CARP — Sometimes following a dream isn’t as important as jumping at an opportunity.
That’s how entrepreneur Jennifer Stewart and her Canadian soldier husband Kevin found themselves running fourth-generation grain mill, Ottawa Valley Grain Products, in Carp.
Jennifer grew up a Wilson not knowing a whole lot about the mill: her parents were busy people — mom was a judge and ran a law firm, and dad ran a fuel business alongside the mill — but they weren’t much for talking business at the dinner table. Jennifer went her own way as an entrepreneur, and in fact many of the stories the couple now knows about the mill came from the farmers they work with, who visited the mill as children.
It wasn’t until her father told her in 2016 that he might have a buyer for the business that she balked at losing the family legacy. She said: “Hold on, you gotta talk to us first.” Kevin thought she might have gone crazy. But he was at a career crossroads himself: a soon-to-be-retired army engineering officer, he wasn’t sure what to do next. A few months of shadowing Jennifer’s father convinced him this was a fascinating and viable business. So they bought it.
These days the mill runs six days a week, 18 hours a day, with the fall and winter the busiest times. They take about 5,000 tonnes of barley a year from over 50 growers in the Ottawa Valley; small by mill standards but plenty to keep their small crew of five busy. Byproducts from the mill sell for animal feed but the main business is food for people.
And they’re growing. The vast majority of their business — about 95 per cent — is supplying barley for third-party packers for major chains like Wal-Mart and Bulk Barn, but they also send products overseas.
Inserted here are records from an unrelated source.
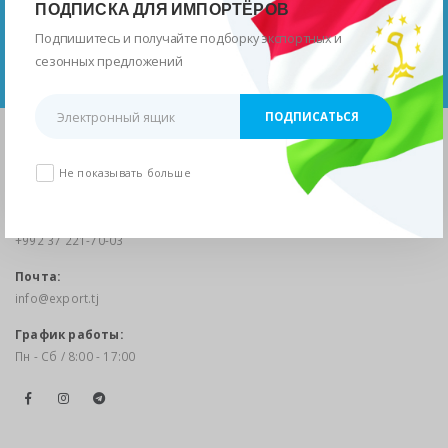
ПОДПИСКА ДЛЯ ИМПОРТЁРОВ
Республики Таджикистан
Подпишитесь и получайте подборку экспортных и
сезонных предложений
ПЕРЕЙТИ
Адрес:
Не показывать больше
г.Душанбе, ул.М.Турсунзода 23
Телефон:
+992 37 221-70-03
Почта:
info@export.tj
График работы:
Пн - Сб / 8:00 - 17:00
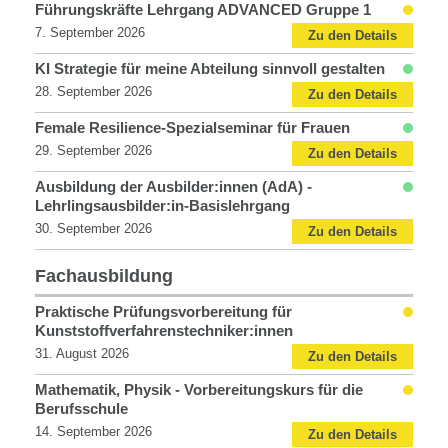
Personalentwicklung
Führungskräfte Lehrgang ADVANCED Gruppe 1
7. September 2026
Zu den Details
KI Strategie für meine Abteilung sinnvoll gestalten
28. September 2026
Zu den Details
Female Resilience-Spezialseminar für Frauen
29. September 2026
Zu den Details
Ausbildung der Ausbilder:innen (AdA) -
Lehrlingsausbilder:in-Basislehrgang
30. September 2026
Zu den Details
Fachausbildung
Fachausbildung
Praktische Prüfungsvorbereitung für
Kunststoffverfahrenstechniker:innen
31. August 2026
Zu den Details
Mathematik, Physik - Vorbereitungskurs für die
Berufsschule
14. September 2026
Zu den Details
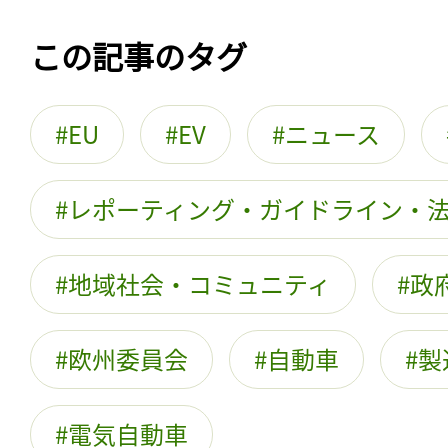
この記事のタグ
EU
EV
ニュース
レポーティング・ガイドライン・
地域社会・コミュニティ
政
欧州委員会
自動車
製
電気自動車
They even found a new niche this spring. Like many businesses that offer food-grade products, when COVID-19 hit they saw an opportunity in local markets. But unlike the many farms with infrastructure already in place to supply to consumers directly they put it together from scratch. Fortunately Jennifer’s other business — a marketing company — was well-equipped to do that, and they had an online store and social media marketing active within a couple of days.
In March alone they sold $30,000 in flour. The local side of the business kept humming until about June, when baking fatigue set in. But recently it’s started to creep back up, she said.
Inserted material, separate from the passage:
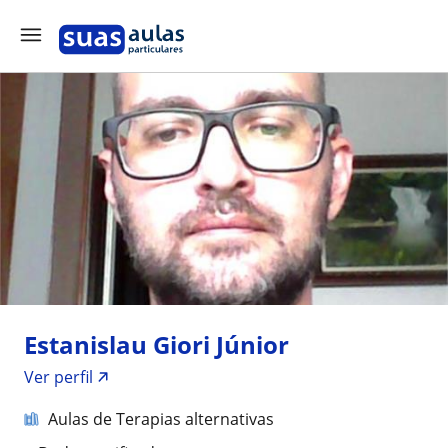
Estanislau Giori Júnior
Ver perfil
Aulas de Terapias alternativas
It’s just the latest twist on an old business that’s seen plenty of ups and downs. Started in 1929 by Jennifer’s great-grandfather Nat Lindsay, it had at one time four locations: three grain mills and a feed mill. The current-day mill still sits on the grounds of the original flour mill built in Carp back in 1827.
While much of the original spirit of the original mill is intact, the building isn’t, destroyed by fire in the early 1990s. Their milling equipment is from the 1970s, although they still have a few of the original millstones in storage.
But they still use traditional, hands-on methods. The mill was one of the first in the area to use electricity, and it still relies on machinery to grind grain. But it’s not computer automated. Much like the difference between a manual and automatic transmission, the millers manually manage the movement of grain. Three millers use 12 to 15 machines, firing them up in the right sequence to get the grain flowing at the right rate and in the correct volumes.
And, of course, there’s only so much you can modernize the basic milling process: a combination of mobile stones and stationary screens grinds off the outer layers of the grain. Leave it alone and it’s a whole grain. Take it down to the bran layer, and that’s pot barley. Grind it right down to the endosperm and it’s pearl barley. Grind it all the way down and you have flour.
Little differences in hull thickness can make a big difference, which is why the mill tends to grind one farmers’ grain at a time. Before drop-off, the mill gets samples to test-run through the mill and get a feel for how the grain will perform. As a result they don’t often have to turn down grain, but one deal-breaker is low test weight: if the grain isn’t dense enough it won’t survive the milling process.
The business model of a small mill includes reliability and predictability. Kevin found that out by polling farmers in the early days. So he offers fixed pricing and a premium if local farmers store the grain for him. That way he can cut out the grain elevator middleman and split the savings between the mill and the customers. And being so small there’s room to flex, depending on what his customers are growing: while barley is their bread and butter they also take multiple varieties of wheat, as well as oats, spelt and rye. “So it is a niche market. But it’s an underserved market,” Kevin said.